Il direttore/editore de “La Sicilia” ribatte alle “azioni di disturbo” abbinando ad un silenzio glaciale la calma di chi sa di essere il più forte. Il direttore della “Gazzetta del Sud” di Messina persegue dal 1968, anno fatale da cui è in carica, una scientifica strategia, ovvero la querela in sede civile usata come arma contro chiunque osi criticare lui e/o il suo giornale.

Un saggio come quello che avete appena letto, pur basandosi su fatti veri ed inoppugnabili, potrebbe essere accusato di “maliziosi accostamenti”, “sintesi scorretta”, “subdole estrapolazioni”.
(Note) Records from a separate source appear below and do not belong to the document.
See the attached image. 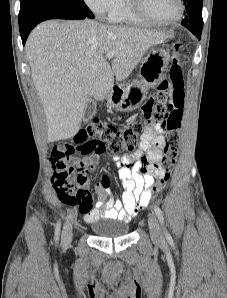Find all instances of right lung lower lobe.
<instances>
[{"mask_svg": "<svg viewBox=\"0 0 227 298\" xmlns=\"http://www.w3.org/2000/svg\"><path fill=\"white\" fill-rule=\"evenodd\" d=\"M94 17V16H93ZM87 17L84 15L79 14H72V13H65V12H58V11H50L37 14L36 16L32 17L22 25H19L20 28V35L23 42V45L26 42V39L31 32V30L40 22L48 19H85V18H93Z\"/></svg>", "mask_w": 227, "mask_h": 298, "instance_id": "obj_1", "label": "right lung lower lobe"}]
</instances>
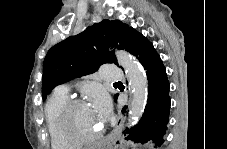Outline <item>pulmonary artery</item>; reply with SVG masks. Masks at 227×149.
I'll list each match as a JSON object with an SVG mask.
<instances>
[{"instance_id": "1", "label": "pulmonary artery", "mask_w": 227, "mask_h": 149, "mask_svg": "<svg viewBox=\"0 0 227 149\" xmlns=\"http://www.w3.org/2000/svg\"><path fill=\"white\" fill-rule=\"evenodd\" d=\"M101 75L106 82H117L125 77L122 69L110 64H105L102 66ZM57 90L68 93L70 87L68 85H61Z\"/></svg>"}]
</instances>
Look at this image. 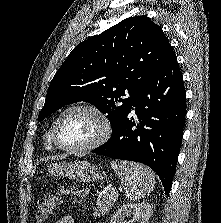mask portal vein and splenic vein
Wrapping results in <instances>:
<instances>
[{
	"label": "portal vein and splenic vein",
	"instance_id": "portal-vein-and-splenic-vein-1",
	"mask_svg": "<svg viewBox=\"0 0 221 223\" xmlns=\"http://www.w3.org/2000/svg\"><path fill=\"white\" fill-rule=\"evenodd\" d=\"M108 191H110L111 193H114V189L113 188H108Z\"/></svg>",
	"mask_w": 221,
	"mask_h": 223
}]
</instances>
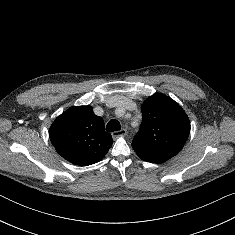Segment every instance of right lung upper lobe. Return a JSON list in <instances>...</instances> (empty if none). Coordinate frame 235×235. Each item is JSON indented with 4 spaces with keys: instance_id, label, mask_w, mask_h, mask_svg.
Masks as SVG:
<instances>
[{
    "instance_id": "cb5924a9",
    "label": "right lung upper lobe",
    "mask_w": 235,
    "mask_h": 235,
    "mask_svg": "<svg viewBox=\"0 0 235 235\" xmlns=\"http://www.w3.org/2000/svg\"><path fill=\"white\" fill-rule=\"evenodd\" d=\"M49 135L56 151L79 166L99 162L113 143L103 119L91 106H77L62 113L51 125Z\"/></svg>"
}]
</instances>
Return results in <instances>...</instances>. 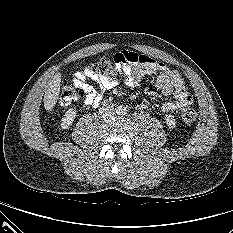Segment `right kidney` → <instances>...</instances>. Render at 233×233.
I'll use <instances>...</instances> for the list:
<instances>
[{
  "instance_id": "1",
  "label": "right kidney",
  "mask_w": 233,
  "mask_h": 233,
  "mask_svg": "<svg viewBox=\"0 0 233 233\" xmlns=\"http://www.w3.org/2000/svg\"><path fill=\"white\" fill-rule=\"evenodd\" d=\"M76 110L75 109H68L66 111V113L64 114V118H62V123H61V127L63 129L68 128L74 121L75 117H76Z\"/></svg>"
}]
</instances>
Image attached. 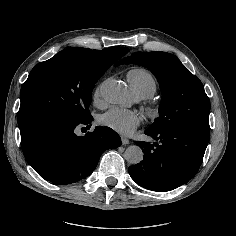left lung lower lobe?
<instances>
[{"label":"left lung lower lobe","mask_w":236,"mask_h":236,"mask_svg":"<svg viewBox=\"0 0 236 236\" xmlns=\"http://www.w3.org/2000/svg\"><path fill=\"white\" fill-rule=\"evenodd\" d=\"M153 144L135 141L143 160L128 171L140 186L153 191L173 190L195 176L209 142L210 132L194 128L146 130Z\"/></svg>","instance_id":"0a47b994"}]
</instances>
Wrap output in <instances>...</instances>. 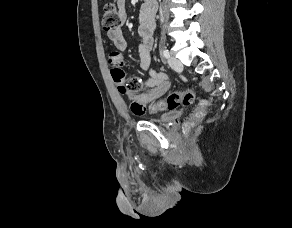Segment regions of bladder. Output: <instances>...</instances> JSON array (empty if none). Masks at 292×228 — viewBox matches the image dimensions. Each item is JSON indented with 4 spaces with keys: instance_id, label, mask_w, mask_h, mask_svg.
<instances>
[{
    "instance_id": "31cf9c89",
    "label": "bladder",
    "mask_w": 292,
    "mask_h": 228,
    "mask_svg": "<svg viewBox=\"0 0 292 228\" xmlns=\"http://www.w3.org/2000/svg\"><path fill=\"white\" fill-rule=\"evenodd\" d=\"M181 112L180 111H176V110H172L169 111L167 113H164L156 118H148L149 121L158 123L160 125H168L170 122H172L173 120H175L176 118H178L180 116Z\"/></svg>"
}]
</instances>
Un magistrato non indipendente – ce ne sono tanti – potrebbe abbozzare un atto esordendo: “Effettivamente…”. L’autore dell’articolo, oberato da spese insostenibili e dalla  prospettiva di un iter giudiziario pluridecennale, potrebbe aver voglia di scrivere “non più che le previsioni del tempo” (Giuseppe Fava). Per poi magari incontrare qualche amico del Nord che gli chiede: ma da voi perché nessuno si ribella?

 

[1] Sono un mito creato dalla stampa, la Sicilia,  26 ottobre 1994, pagina 3

[2] Lettera di Vincenzo Santapaola alla Sicilia, 9 ottobre 2008.

[3] Mafia: invio lettera Santapaola jr autorizzato da Gip, ANSA 11 ottobre 2008.
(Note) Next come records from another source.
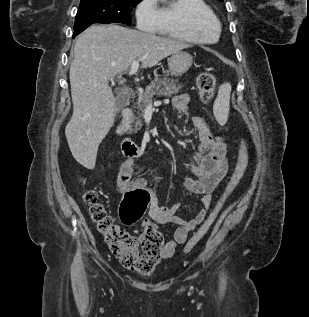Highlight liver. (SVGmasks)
I'll use <instances>...</instances> for the list:
<instances>
[{"mask_svg": "<svg viewBox=\"0 0 309 317\" xmlns=\"http://www.w3.org/2000/svg\"><path fill=\"white\" fill-rule=\"evenodd\" d=\"M190 45L179 40L125 28L92 25L76 40L70 66L73 115L65 135L77 162L93 169L100 143L114 124L116 99L109 80L129 69L134 60L143 68Z\"/></svg>", "mask_w": 309, "mask_h": 317, "instance_id": "6515ba94", "label": "liver"}]
</instances>
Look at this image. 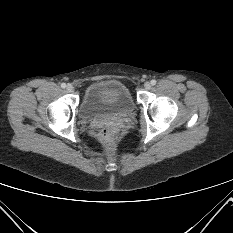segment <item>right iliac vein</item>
I'll return each instance as SVG.
<instances>
[{"instance_id":"63e3f726","label":"right iliac vein","mask_w":233,"mask_h":233,"mask_svg":"<svg viewBox=\"0 0 233 233\" xmlns=\"http://www.w3.org/2000/svg\"><path fill=\"white\" fill-rule=\"evenodd\" d=\"M66 90H67L68 92H70V93L73 92V91H74L73 85L68 84L67 87H66Z\"/></svg>"}]
</instances>
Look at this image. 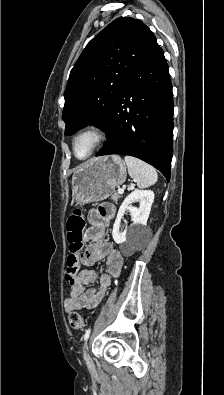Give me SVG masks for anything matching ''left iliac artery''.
<instances>
[{"instance_id": "left-iliac-artery-1", "label": "left iliac artery", "mask_w": 224, "mask_h": 395, "mask_svg": "<svg viewBox=\"0 0 224 395\" xmlns=\"http://www.w3.org/2000/svg\"><path fill=\"white\" fill-rule=\"evenodd\" d=\"M90 332H91V328H88V329L85 331V334H84V336H83L85 341L89 338Z\"/></svg>"}]
</instances>
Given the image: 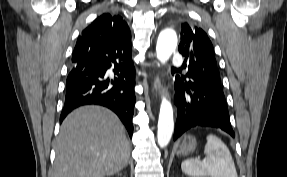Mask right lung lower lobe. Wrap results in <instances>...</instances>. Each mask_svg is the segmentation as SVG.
Returning <instances> with one entry per match:
<instances>
[{"label": "right lung lower lobe", "instance_id": "1", "mask_svg": "<svg viewBox=\"0 0 287 177\" xmlns=\"http://www.w3.org/2000/svg\"><path fill=\"white\" fill-rule=\"evenodd\" d=\"M130 42L92 44L87 56L72 65L66 81V96L60 123L74 109L83 105H102L114 111L133 134L135 68ZM114 67V78L107 70Z\"/></svg>", "mask_w": 287, "mask_h": 177}]
</instances>
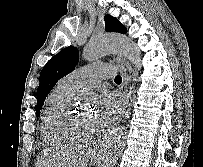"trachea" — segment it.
<instances>
[{"mask_svg":"<svg viewBox=\"0 0 203 167\" xmlns=\"http://www.w3.org/2000/svg\"><path fill=\"white\" fill-rule=\"evenodd\" d=\"M114 81H115L116 83H121V82H122L121 76L117 75V76L115 77Z\"/></svg>","mask_w":203,"mask_h":167,"instance_id":"1","label":"trachea"}]
</instances>
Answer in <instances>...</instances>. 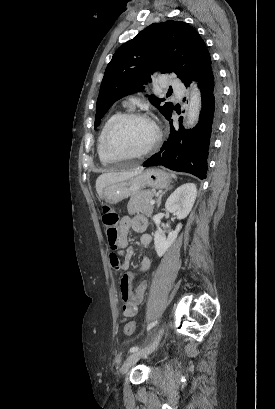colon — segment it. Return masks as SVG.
Here are the masks:
<instances>
[{"label":"colon","mask_w":275,"mask_h":409,"mask_svg":"<svg viewBox=\"0 0 275 409\" xmlns=\"http://www.w3.org/2000/svg\"><path fill=\"white\" fill-rule=\"evenodd\" d=\"M102 223L105 227L107 240L110 248L118 249L120 244V229L118 226V213L110 208L105 209L102 217ZM136 330V323L134 321H129L124 326V334L126 336H131Z\"/></svg>","instance_id":"colon-1"}]
</instances>
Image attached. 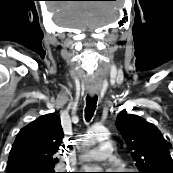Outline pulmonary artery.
<instances>
[{
  "mask_svg": "<svg viewBox=\"0 0 173 173\" xmlns=\"http://www.w3.org/2000/svg\"><path fill=\"white\" fill-rule=\"evenodd\" d=\"M113 151V146L110 141H103L98 147L90 150L83 155V159L90 161H104L108 159Z\"/></svg>",
  "mask_w": 173,
  "mask_h": 173,
  "instance_id": "obj_1",
  "label": "pulmonary artery"
}]
</instances>
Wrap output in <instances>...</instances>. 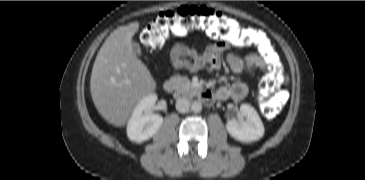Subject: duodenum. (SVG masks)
Instances as JSON below:
<instances>
[{"instance_id":"410a0bca","label":"duodenum","mask_w":365,"mask_h":180,"mask_svg":"<svg viewBox=\"0 0 365 180\" xmlns=\"http://www.w3.org/2000/svg\"><path fill=\"white\" fill-rule=\"evenodd\" d=\"M163 90L167 93H170L174 90L175 88V84L172 80H165L163 82ZM199 95V99L201 100V102L208 104L213 100V94L210 90L207 89H201L198 92Z\"/></svg>"}]
</instances>
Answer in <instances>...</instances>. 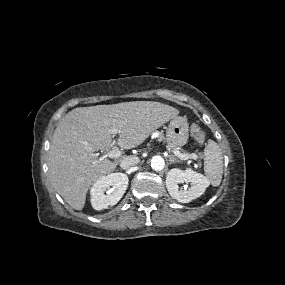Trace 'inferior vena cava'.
Listing matches in <instances>:
<instances>
[{"label": "inferior vena cava", "instance_id": "obj_1", "mask_svg": "<svg viewBox=\"0 0 285 285\" xmlns=\"http://www.w3.org/2000/svg\"><path fill=\"white\" fill-rule=\"evenodd\" d=\"M139 163V158L135 157V156H128L126 158H124L123 160H121L120 162V167L122 169H128L132 166H135Z\"/></svg>", "mask_w": 285, "mask_h": 285}]
</instances>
[4] Lettera pubblicata su “La Sicilia” il 17 ottobre 2008, pagina 33.

[5] La difesa appare ancora meno esaustiva se si considera che Mario Ciancio è consigliere d’amministrazione dell’ANSA nazionale, mentre la sede catanese dell’ANSA è in via Oderico da Pordenone 50, che è anche la sede de “La Sicilia”. Ciancio è tutt’altro che un imprenditore locale. Oltre ad essere stato presidente della FIEG, possiede o ha posseduto importanti partecipazioni azionari nei media di tutta Italia, tra cui “MTV”.
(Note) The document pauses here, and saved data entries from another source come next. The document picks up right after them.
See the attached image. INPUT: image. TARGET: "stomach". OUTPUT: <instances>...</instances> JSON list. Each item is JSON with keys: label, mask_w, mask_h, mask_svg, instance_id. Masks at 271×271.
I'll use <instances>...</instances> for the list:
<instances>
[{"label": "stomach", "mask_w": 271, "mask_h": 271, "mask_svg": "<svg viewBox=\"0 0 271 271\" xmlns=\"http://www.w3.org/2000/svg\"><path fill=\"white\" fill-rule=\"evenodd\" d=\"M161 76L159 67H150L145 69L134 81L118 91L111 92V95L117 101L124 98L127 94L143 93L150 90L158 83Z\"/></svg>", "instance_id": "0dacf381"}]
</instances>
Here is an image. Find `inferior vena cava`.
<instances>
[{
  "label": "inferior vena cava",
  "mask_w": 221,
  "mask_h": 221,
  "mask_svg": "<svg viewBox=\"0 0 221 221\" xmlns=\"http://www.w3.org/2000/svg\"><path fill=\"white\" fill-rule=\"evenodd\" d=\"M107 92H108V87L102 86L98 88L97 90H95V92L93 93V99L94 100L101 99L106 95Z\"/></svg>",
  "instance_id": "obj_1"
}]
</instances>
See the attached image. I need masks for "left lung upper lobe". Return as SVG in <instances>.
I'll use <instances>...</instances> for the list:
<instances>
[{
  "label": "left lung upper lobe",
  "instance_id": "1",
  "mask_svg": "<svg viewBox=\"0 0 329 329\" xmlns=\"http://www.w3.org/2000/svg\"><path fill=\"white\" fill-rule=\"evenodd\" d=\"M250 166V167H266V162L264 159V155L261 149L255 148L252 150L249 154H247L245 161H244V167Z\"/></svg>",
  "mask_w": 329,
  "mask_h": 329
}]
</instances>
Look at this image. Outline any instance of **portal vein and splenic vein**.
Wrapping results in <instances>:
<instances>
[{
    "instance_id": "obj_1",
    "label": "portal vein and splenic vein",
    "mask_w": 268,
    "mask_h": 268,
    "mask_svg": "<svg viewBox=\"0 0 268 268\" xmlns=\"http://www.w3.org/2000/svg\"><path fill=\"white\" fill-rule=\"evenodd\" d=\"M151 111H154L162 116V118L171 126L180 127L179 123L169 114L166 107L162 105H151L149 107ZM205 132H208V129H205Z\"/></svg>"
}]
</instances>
[6] Cfr. Fabio Gallina – Sebastiano Gulisano, Catania dopo Santapaola, “I Siciliani nuovi”, marzo 1996

[7] Procura di Catania, Atti dell’operazione “Orsa Maggiore”

[8] Termine originale usato dai magistrati.

[9] Ibidem.

[10] La Sicilia, 2 giugno 1994.

[11] Gazzetta del Sud, 3 giugno 1994.

[12] Claudio Fava, La mafia comanda a Catania 1960/1991, Laterza 1991

[13] Una emittente barcellonese il cui proprietario – Antonino Mazza – sarà ucciso nel luglio ’93.

[14] Cfr. Gazzetta del Sud, 13 maggio 1995, pagina 5

[15] Ibidem.

[16] 1952-1992 I nostri quarant’anni, supplemento alla “Gazzetta del Sud”, 9 giugno 1992, pagina 141

[17] Killer non messinesi. Nebuloso il movente, “Gazzetta del Sud”, 17 gennaio 1997, articolo non firmato in prima pagina

[18] “Vittima della devozione”, Gazzetta del Sud 20 giugno 1992, pagina 1

[19] Gazzetta del Sud 30 giugno 1995, pagina 95. L’editoriale è apparso in contemporanea su il Resto Del Carlino, La Nazione, Il Tempo.